**TASK ITEM**:
Scan the records below for the line with "Accetta [button] (694, 1874)" and the line with "Móveis (715, 192)". Repeat those two lines and every line between them exactly, and nothing else.

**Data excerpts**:
☆ ☆ ☆
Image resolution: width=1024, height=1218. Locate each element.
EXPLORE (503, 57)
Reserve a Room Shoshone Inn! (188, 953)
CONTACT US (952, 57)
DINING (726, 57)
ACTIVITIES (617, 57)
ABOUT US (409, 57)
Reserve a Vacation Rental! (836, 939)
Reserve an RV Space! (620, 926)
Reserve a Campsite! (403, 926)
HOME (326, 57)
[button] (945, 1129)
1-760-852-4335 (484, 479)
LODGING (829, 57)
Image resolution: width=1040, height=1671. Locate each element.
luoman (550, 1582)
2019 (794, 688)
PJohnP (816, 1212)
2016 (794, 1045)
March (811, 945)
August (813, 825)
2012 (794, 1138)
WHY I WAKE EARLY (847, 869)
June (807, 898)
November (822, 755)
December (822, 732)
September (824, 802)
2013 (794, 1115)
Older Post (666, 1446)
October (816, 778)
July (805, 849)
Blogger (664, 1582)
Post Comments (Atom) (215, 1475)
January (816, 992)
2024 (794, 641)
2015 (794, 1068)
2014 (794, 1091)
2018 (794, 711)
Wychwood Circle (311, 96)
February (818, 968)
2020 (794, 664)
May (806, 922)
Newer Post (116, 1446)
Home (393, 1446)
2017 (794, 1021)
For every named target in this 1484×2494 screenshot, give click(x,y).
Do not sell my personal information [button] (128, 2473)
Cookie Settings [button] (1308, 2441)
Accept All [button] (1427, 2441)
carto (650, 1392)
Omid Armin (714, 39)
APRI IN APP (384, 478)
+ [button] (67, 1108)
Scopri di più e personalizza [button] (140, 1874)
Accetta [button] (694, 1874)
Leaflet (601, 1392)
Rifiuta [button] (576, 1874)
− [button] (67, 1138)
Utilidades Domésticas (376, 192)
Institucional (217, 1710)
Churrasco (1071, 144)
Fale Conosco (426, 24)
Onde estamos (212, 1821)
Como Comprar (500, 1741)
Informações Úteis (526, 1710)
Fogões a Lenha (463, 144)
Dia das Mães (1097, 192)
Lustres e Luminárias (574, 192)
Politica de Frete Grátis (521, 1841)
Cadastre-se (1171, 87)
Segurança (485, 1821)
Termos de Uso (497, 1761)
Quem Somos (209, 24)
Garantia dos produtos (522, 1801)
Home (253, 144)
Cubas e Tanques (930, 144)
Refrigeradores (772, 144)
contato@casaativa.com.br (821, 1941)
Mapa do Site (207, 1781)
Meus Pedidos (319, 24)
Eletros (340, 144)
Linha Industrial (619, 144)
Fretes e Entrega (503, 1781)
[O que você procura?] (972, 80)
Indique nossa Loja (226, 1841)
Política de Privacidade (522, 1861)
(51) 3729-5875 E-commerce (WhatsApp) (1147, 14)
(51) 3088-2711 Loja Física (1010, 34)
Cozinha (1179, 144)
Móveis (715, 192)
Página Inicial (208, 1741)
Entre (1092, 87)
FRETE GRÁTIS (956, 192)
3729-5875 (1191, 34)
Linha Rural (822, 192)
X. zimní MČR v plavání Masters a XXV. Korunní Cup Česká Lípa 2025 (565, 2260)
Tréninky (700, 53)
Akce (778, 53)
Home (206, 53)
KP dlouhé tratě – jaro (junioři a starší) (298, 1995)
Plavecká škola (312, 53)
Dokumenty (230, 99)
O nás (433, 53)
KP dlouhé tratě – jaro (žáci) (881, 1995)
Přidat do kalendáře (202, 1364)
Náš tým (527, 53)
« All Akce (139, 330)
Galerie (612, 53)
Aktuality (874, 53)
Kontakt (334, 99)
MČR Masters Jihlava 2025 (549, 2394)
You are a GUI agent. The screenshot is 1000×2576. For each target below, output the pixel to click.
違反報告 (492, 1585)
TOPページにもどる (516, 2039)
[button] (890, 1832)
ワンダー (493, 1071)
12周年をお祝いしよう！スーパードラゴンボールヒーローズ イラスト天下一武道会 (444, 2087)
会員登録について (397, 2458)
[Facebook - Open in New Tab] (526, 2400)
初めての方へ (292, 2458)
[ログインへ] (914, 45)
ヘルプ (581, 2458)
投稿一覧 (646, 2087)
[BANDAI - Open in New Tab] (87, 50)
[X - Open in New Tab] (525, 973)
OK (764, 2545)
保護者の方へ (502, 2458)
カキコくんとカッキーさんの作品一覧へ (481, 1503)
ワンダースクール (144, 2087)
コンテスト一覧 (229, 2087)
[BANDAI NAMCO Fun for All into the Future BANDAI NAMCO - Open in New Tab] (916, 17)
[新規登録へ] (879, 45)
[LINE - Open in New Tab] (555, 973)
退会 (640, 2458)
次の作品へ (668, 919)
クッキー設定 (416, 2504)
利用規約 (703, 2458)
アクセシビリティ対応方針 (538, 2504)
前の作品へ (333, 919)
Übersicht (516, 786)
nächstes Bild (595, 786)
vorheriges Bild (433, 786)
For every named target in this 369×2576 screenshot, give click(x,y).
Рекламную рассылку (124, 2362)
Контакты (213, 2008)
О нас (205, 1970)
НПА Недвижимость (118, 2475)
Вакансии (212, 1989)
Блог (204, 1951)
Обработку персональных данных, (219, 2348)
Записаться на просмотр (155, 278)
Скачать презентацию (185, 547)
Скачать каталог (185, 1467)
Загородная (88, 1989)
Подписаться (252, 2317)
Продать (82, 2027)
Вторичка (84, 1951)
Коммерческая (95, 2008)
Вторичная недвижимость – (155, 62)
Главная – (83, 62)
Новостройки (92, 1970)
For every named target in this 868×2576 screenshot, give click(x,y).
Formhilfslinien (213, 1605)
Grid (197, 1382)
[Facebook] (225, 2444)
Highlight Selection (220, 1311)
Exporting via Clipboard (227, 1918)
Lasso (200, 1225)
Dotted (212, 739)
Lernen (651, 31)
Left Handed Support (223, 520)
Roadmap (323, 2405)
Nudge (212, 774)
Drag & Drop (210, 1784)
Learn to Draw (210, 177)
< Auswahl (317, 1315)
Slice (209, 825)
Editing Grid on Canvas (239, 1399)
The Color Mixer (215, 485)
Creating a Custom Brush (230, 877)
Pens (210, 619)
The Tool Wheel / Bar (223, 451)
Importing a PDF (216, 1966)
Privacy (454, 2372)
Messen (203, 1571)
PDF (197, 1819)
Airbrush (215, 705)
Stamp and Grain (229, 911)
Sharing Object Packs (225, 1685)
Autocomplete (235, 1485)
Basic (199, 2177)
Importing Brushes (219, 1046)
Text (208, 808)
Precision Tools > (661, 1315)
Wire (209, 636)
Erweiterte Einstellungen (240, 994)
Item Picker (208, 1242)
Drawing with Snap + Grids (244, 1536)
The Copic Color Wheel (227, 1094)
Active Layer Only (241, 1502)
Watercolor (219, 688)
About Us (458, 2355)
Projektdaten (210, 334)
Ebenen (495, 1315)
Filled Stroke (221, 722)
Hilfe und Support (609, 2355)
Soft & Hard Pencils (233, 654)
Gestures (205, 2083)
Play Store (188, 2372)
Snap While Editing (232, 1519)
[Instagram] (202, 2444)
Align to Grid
☆ ☆ ☆
**SOLVED PROBLEM**:
Accetta [button] (694, 1874)
Leaflet (601, 1392)
Rifiuta [button] (576, 1874)
− [button] (67, 1138)
Utilidades Domésticas (376, 192)
Institucional (217, 1710)
Churrasco (1071, 144)
Fale Conosco (426, 24)
Onde estamos (212, 1821)
Como Comprar (500, 1741)
Informações Úteis (526, 1710)
Fogões a Lenha (463, 144)
Dia das Mães (1097, 192)
Lustres e Luminárias (574, 192)
Politica de Frete Grátis (521, 1841)
Cadastre-se (1171, 87)
Segurança (485, 1821)
Termos de Uso (497, 1761)
Quem Somos (209, 24)
Garantia dos produtos (522, 1801)
Home (253, 144)
Cubas e Tanques (930, 144)
Refrigeradores (772, 144)
contato@casaativa.com.br (821, 1941)
Mapa do Site (207, 1781)
Meus Pedidos (319, 24)
Eletros (340, 144)
Linha Industrial (619, 144)
Fretes e Entrega (503, 1781)
[O que você procura?] (972, 80)
Indique nossa Loja (226, 1841)
Política de Privacidade (522, 1861)
(51) 3729-5875 E-commerce (WhatsApp) (1147, 14)
(51) 3088-2711 Loja Física (1010, 34)
Cozinha (1179, 144)
Móveis (715, 192)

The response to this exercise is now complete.